YOUR INSTRUCTIONS — Search for the word "https" in the entries. Each line that holds it should be copied.

(Document layout analysis data)
--- --- ---

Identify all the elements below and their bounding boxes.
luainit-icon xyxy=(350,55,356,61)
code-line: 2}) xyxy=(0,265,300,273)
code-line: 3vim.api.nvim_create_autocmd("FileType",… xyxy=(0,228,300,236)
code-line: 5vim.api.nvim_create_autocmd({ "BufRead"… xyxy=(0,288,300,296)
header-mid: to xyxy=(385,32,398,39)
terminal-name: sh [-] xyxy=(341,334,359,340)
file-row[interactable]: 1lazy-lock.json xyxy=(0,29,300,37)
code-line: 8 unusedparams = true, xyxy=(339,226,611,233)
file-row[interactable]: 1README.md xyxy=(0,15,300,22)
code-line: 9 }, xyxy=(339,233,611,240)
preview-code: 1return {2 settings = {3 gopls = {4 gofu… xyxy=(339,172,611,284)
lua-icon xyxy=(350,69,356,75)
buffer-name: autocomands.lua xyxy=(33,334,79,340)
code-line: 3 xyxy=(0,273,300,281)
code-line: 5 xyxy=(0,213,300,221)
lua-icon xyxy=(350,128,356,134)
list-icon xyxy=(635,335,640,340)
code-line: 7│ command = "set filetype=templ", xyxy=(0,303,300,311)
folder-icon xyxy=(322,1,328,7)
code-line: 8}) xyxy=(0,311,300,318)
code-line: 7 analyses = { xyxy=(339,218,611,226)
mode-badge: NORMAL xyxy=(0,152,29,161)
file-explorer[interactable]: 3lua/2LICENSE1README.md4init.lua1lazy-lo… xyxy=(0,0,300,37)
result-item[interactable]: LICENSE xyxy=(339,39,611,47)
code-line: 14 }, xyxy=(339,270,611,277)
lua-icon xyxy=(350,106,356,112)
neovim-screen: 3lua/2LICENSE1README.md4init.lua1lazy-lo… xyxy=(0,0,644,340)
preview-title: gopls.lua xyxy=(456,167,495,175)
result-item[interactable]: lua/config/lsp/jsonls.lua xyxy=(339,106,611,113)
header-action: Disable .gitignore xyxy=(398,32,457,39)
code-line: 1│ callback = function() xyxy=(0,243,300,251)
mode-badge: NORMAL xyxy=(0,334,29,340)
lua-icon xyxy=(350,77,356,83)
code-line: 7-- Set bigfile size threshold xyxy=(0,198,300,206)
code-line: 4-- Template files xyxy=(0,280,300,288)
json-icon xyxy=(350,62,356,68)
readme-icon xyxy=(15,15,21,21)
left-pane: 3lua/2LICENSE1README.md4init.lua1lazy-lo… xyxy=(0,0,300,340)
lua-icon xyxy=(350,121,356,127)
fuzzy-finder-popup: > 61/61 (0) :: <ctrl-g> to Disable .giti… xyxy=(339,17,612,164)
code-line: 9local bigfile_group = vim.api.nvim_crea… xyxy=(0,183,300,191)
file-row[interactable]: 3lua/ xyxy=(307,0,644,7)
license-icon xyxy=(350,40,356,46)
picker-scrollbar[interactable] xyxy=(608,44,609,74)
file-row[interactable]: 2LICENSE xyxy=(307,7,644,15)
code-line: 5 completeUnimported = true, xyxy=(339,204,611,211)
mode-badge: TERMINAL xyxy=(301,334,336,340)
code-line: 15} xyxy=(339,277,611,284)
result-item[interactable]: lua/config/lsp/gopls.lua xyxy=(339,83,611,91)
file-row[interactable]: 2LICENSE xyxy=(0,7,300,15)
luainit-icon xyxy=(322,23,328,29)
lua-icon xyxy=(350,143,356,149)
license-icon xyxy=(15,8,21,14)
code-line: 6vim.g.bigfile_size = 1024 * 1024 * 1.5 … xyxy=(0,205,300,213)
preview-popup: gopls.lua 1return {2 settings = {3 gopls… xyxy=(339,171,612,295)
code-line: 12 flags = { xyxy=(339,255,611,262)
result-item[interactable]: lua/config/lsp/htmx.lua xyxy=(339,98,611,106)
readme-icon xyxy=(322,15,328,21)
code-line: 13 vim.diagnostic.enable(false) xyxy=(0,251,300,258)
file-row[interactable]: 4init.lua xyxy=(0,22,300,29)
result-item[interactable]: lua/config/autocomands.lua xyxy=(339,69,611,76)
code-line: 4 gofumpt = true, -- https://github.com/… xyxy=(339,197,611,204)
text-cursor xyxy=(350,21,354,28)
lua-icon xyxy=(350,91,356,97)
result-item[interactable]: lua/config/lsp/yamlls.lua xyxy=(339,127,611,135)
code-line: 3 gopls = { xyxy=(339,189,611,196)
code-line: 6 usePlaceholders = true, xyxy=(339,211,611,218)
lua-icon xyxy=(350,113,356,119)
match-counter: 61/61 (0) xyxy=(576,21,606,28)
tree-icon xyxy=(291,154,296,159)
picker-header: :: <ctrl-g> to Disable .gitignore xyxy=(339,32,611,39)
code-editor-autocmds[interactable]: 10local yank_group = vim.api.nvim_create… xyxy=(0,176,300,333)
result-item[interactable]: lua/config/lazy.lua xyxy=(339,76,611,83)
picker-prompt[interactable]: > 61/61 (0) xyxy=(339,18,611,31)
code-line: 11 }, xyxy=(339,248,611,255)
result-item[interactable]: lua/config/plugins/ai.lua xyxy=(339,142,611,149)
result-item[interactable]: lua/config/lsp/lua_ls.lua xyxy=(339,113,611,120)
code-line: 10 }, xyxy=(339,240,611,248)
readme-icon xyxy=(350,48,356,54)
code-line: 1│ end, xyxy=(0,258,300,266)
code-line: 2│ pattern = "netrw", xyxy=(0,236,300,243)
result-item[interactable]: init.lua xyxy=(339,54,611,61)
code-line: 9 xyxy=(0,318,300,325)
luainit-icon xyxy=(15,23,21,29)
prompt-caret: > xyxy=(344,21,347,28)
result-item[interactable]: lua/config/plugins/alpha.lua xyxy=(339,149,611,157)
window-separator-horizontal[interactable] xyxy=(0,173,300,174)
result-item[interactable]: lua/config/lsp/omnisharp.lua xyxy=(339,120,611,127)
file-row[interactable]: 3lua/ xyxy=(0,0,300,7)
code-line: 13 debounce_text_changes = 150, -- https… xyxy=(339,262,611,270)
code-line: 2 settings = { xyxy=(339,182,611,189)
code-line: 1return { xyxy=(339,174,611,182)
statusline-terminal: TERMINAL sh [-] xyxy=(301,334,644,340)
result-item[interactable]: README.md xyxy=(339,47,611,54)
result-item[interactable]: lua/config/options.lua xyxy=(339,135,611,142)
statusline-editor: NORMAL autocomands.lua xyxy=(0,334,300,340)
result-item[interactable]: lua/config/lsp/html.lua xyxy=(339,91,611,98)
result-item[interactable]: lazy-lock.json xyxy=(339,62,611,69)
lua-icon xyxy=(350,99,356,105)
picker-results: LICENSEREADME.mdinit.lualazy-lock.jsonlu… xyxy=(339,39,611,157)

--- --- ---

ANSWER FOR THIS EXERCISE —
code-line: 4 gofumpt = true, -- https://github.com/… xyxy=(339,197,611,204)
code-line: 13 debounce_text_changes = 150, -- https… xyxy=(339,262,611,270)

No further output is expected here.